Two years in, that framing has aged badly. Long context is enormously useful — but not as a dumb replacement for selection. The question stopped being can the model see all of it and became what should the model attend to, and in what order.

These are working notes from production, not a survey.

What long context is actually for

The strongest pattern I keep seeing is evidence presentation. You still do the retrieval. You still rank, dedupe, and filter. But instead of cramming five chunks into a tiny window with aggressive truncation, you let the prompt contain the full document, the full conversation history, and the full citation trail — formatted for the model rather than for token efficiency.

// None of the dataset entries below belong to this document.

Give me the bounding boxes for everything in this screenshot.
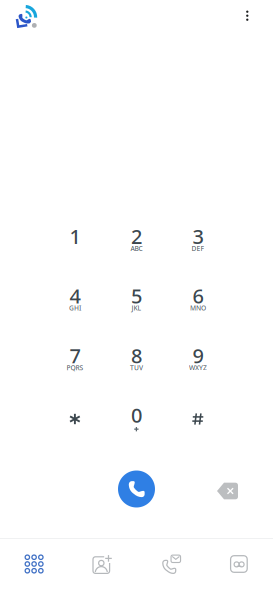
button[interactable]: Backspace <box>208 475 248 507</box>
button[interactable]: 7 <box>45 333 105 377</box>
staticText: 2 <box>131 223 142 250</box>
button[interactable]: 9 <box>168 333 228 377</box>
button[interactable]: 1 <box>45 214 105 258</box>
button[interactable]: 8 <box>106 333 166 377</box>
staticText: GHI <box>69 304 81 312</box>
button[interactable]: 5 <box>106 274 166 318</box>
staticText: DEF <box>191 244 204 253</box>
staticText: TUV <box>130 363 143 372</box>
button[interactable]: 4 <box>45 274 105 318</box>
staticText: 1 <box>69 223 80 250</box>
staticText: MNO <box>190 304 206 312</box>
staticText: ABC <box>130 244 142 253</box>
staticText: 4 <box>69 282 80 309</box>
staticText: 3 <box>192 223 203 250</box>
staticText: 7 <box>69 342 80 369</box>
button[interactable]: Call <box>118 470 155 508</box>
button[interactable]: Voicemail <box>205 539 273 589</box>
staticText: JKL <box>131 304 141 312</box>
staticText: PQRS <box>66 363 83 372</box>
staticText: 5 <box>131 282 142 309</box>
staticText: WXYZ <box>189 363 207 372</box>
button[interactable]: 0 <box>106 393 166 437</box>
button[interactable]: 3 <box>168 214 228 258</box>
button[interactable] <box>45 393 105 437</box>
button[interactable]: Keypad <box>0 539 68 589</box>
button[interactable]: Dialer <box>14 4 40 30</box>
staticText: 8 <box>131 342 142 369</box>
button[interactable]: 6 <box>168 274 228 318</box>
staticText: 6 <box>192 282 203 309</box>
button[interactable]: More options <box>233 2 261 30</box>
button[interactable]: 2 <box>106 214 166 258</box>
staticText: 9 <box>192 342 203 369</box>
button[interactable] <box>168 393 228 437</box>
staticText: 0 <box>131 402 142 428</box>
button[interactable]: Contacts <box>68 539 136 589</box>
button[interactable]: Recents <box>137 539 205 589</box>
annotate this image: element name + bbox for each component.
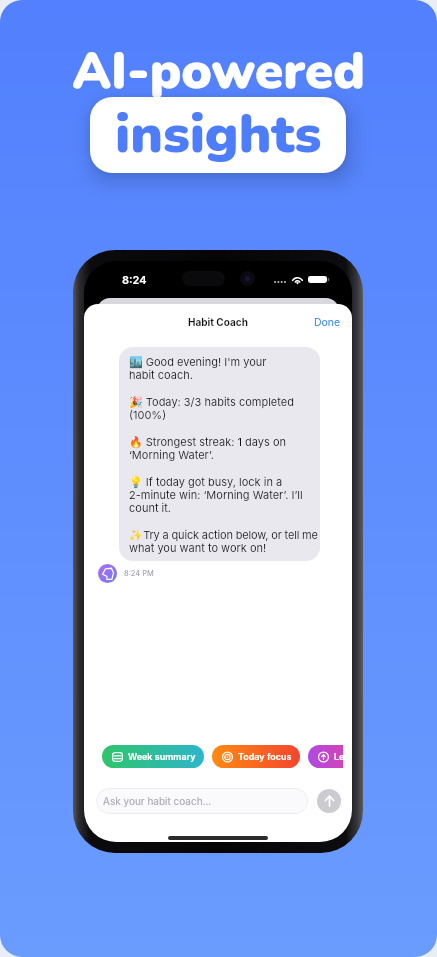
button[interactable]: Send message: [317, 789, 341, 813]
staticText: Level up: [334, 751, 343, 762]
staticText: 💡 If today got busy, lock in a: [129, 475, 283, 488]
staticText: 🏙️ Good evening! I'm your: [129, 355, 267, 368]
staticText: Done: [314, 316, 341, 329]
staticText: habit coach.: [129, 368, 193, 381]
staticText: Today focus: [238, 751, 292, 762]
staticText: Habit Coach: [188, 316, 248, 328]
staticText: count it.: [129, 501, 172, 514]
staticText: (100%): [129, 408, 167, 421]
staticText: ✨ Try a quick action below, or tell me: [129, 528, 318, 541]
staticText: 🔥 Strongest streak: 1 days on: [129, 435, 287, 448]
button[interactable]: Week summary: [102, 745, 204, 768]
staticText: ‘Morning Water’.: [129, 448, 214, 461]
staticText: what you want to work on!: [129, 541, 267, 554]
staticText: 2-minute win: ‘Morning Water’. I’ll: [129, 488, 303, 501]
button[interactable]: Today focus: [212, 745, 300, 768]
button[interactable]: Ask your habit coach...: [96, 788, 308, 814]
staticText: AI-powered: [72, 36, 365, 106]
button[interactable]: Done: [302, 310, 352, 337]
staticText: 8:24 PM: [124, 569, 154, 578]
staticText: 8:24: [122, 273, 147, 286]
button[interactable]: Level up: [308, 745, 343, 768]
staticText: 🎉 Today: 3/3 habits completed: [129, 395, 294, 408]
staticText: insights: [115, 97, 322, 171]
staticText: Ask your habit coach...: [103, 795, 212, 807]
staticText: Week summary: [128, 751, 196, 762]
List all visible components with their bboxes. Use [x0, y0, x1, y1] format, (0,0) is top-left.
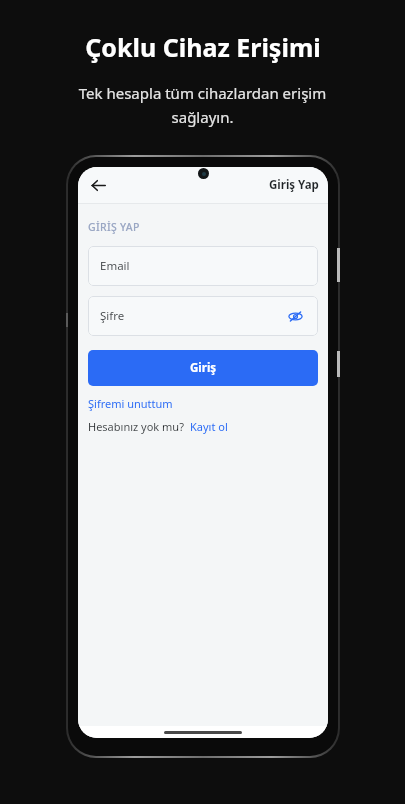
staticText: Kayıt ol	[190, 419, 228, 434]
button[interactable]: Email	[88, 246, 318, 286]
button[interactable]: Şifremi unuttum	[88, 396, 173, 411]
button[interactable]: Back	[84, 171, 112, 199]
staticText: Giriş Yap	[269, 177, 319, 193]
button[interactable]: Giriş	[88, 350, 318, 386]
button[interactable]: Kayıt ol	[190, 419, 228, 434]
staticText: Şifremi unuttum	[88, 396, 173, 411]
button[interactable]: Show password	[284, 305, 306, 327]
staticText: Hesabınız yok mu?	[88, 419, 184, 434]
staticText: Giriş	[190, 360, 217, 376]
staticText: GİRİŞ YAP	[88, 220, 140, 234]
staticText: Tek hesapla tüm cihazlardan erişim sağla…	[50, 83, 355, 127]
staticText: Email	[100, 258, 130, 274]
staticText: Şifre	[100, 308, 125, 324]
button[interactable]: Şifre	[88, 296, 318, 336]
staticText: Çoklu Cihaz Erişimi	[85, 30, 321, 64]
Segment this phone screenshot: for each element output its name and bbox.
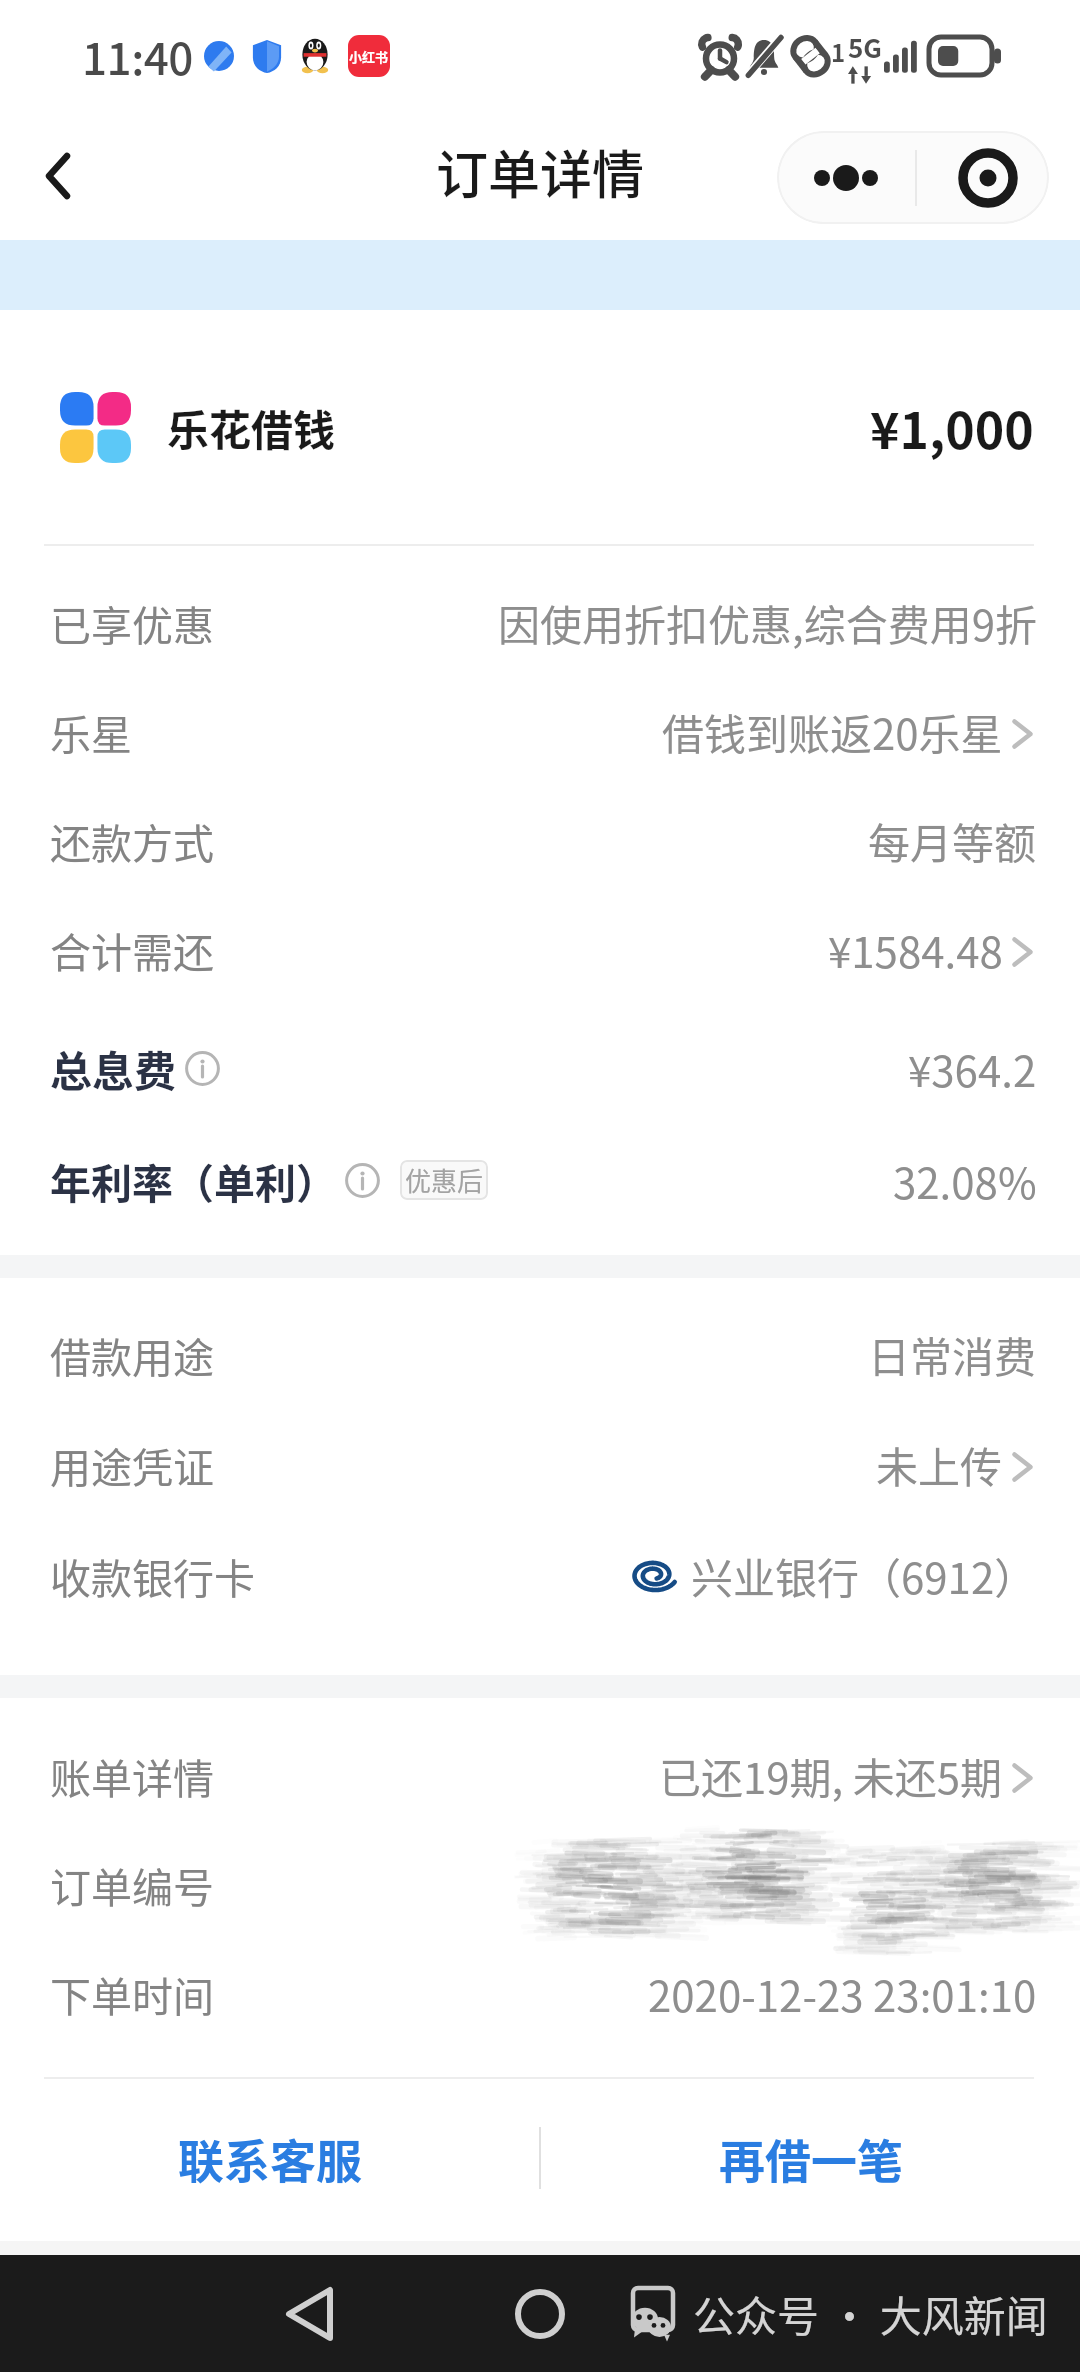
staticText: 收款银行卡	[50, 1546, 255, 1605]
button[interactable]: 年利率（单利）	[0, 1125, 1080, 1235]
button[interactable]: Home	[502, 2276, 578, 2352]
staticText: 1	[831, 34, 846, 69]
button[interactable]: More options	[777, 131, 915, 224]
button[interactable]: 收款银行卡	[0, 1520, 1080, 1630]
staticText: 已还19期, 未还5期	[659, 1745, 1003, 1806]
button[interactable]: Back	[0, 133, 116, 219]
staticText: 借款用途	[50, 1325, 214, 1384]
staticText: 未上传	[876, 1434, 1003, 1495]
staticText: 乐星	[50, 702, 132, 761]
staticText: 5G	[848, 28, 882, 66]
staticText: 总息费	[50, 1038, 177, 1099]
button[interactable]: 乐星	[0, 676, 1080, 786]
button[interactable]: 还款方式	[0, 785, 1080, 895]
staticText: 年利率（单利）	[50, 1151, 337, 1210]
staticText: 还款方式	[50, 811, 214, 870]
staticText: 账单详情	[50, 1746, 214, 1805]
staticText: ¥1,000	[870, 391, 1034, 463]
staticText: 11:40	[82, 24, 193, 88]
staticText: 2020-12-23 23:01:10	[648, 1963, 1037, 2024]
staticText: 日常消费	[868, 1324, 1037, 1385]
staticText: 订单详情	[436, 134, 645, 209]
staticText: 联系客服	[178, 2125, 362, 2192]
staticText: 用途凭证	[50, 1435, 214, 1494]
staticText: 合计需还	[50, 920, 214, 979]
staticText: 已享优惠	[50, 593, 214, 652]
button[interactable]: Close mini program	[917, 131, 1049, 224]
button[interactable]: 借款用途	[0, 1299, 1080, 1409]
button[interactable]: 已享优惠	[0, 567, 1080, 677]
staticText: 公众号 · 大风新闻	[693, 2283, 1048, 2344]
staticText: ¥364.2	[908, 1038, 1037, 1099]
staticText: 优惠后	[405, 1161, 484, 1199]
staticText: 借钱到账返20乐星	[662, 701, 1003, 762]
staticText: 订单编号	[50, 1855, 214, 1914]
staticText: 兴业银行（6912）	[691, 1545, 1037, 1606]
staticText: 小红书	[349, 47, 389, 66]
button[interactable]: 用途凭证	[0, 1409, 1080, 1519]
button[interactable]: 订单编号	[0, 1829, 1080, 1939]
staticText: 因使用折扣优惠,综合费用9折	[498, 592, 1037, 653]
button[interactable]: Back	[272, 2276, 348, 2352]
button[interactable]: 下单时间	[0, 1938, 1080, 2048]
button[interactable]: 账单详情	[0, 1720, 1080, 1830]
staticText: ¥1584.48	[828, 919, 1003, 980]
staticText: 每月等额	[868, 810, 1037, 871]
button[interactable]: 联系客服	[0, 2095, 539, 2221]
staticText: 32.08%	[893, 1150, 1037, 1211]
button[interactable]: 再借一笔	[541, 2095, 1080, 2221]
staticText: 下单时间	[50, 1964, 214, 2023]
staticText: 乐花借钱	[167, 397, 336, 458]
button[interactable]: 合计需还	[0, 894, 1080, 1004]
staticText: 再借一笔	[719, 2125, 903, 2192]
button[interactable]: 总息费	[0, 1013, 1080, 1123]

The model is not better at finding the needle. It is better at reasoning about the haystack once you've pointed at the right region.

What it isn't for

Three things long context does not solve:

  1. Cost. Every doubling of the prompt roughly doubles inference cost. A 1M-token call is not a free lunch.
  2. Latency. Time-to-first-token grows with prompt length. For interactive products this is the constraint that bites first.
  3. Attention dilution. Past a certain length, models develop quiet preferences for the start and end of the prompt and treat the middle as ambient. The U-shape is real and shows up in evals even on frontier models.

How I budget context now

I think of the window as having three regions, and I try to spend them deliberately:

  • The opening — system prompt, role, hard constraints. This is the most reliably attended-to part of the prompt. Put the rules here, not at the end.
  • The middle — supporting evidence, retrieved documents, conversation history. Long, but with structure. Headings and section breaks help the model navigate.
  • The closing — the actual ask. This is the second most attended-to region. Put the live instruction here, and re-state any constraint you can't afford to have softened.

The boring rule

If your retrieval is bad, a longer context window will mostly let you waste more money faster. Fix retrieval first. Then use the bigger window to give the model room to think, not to skip thinking.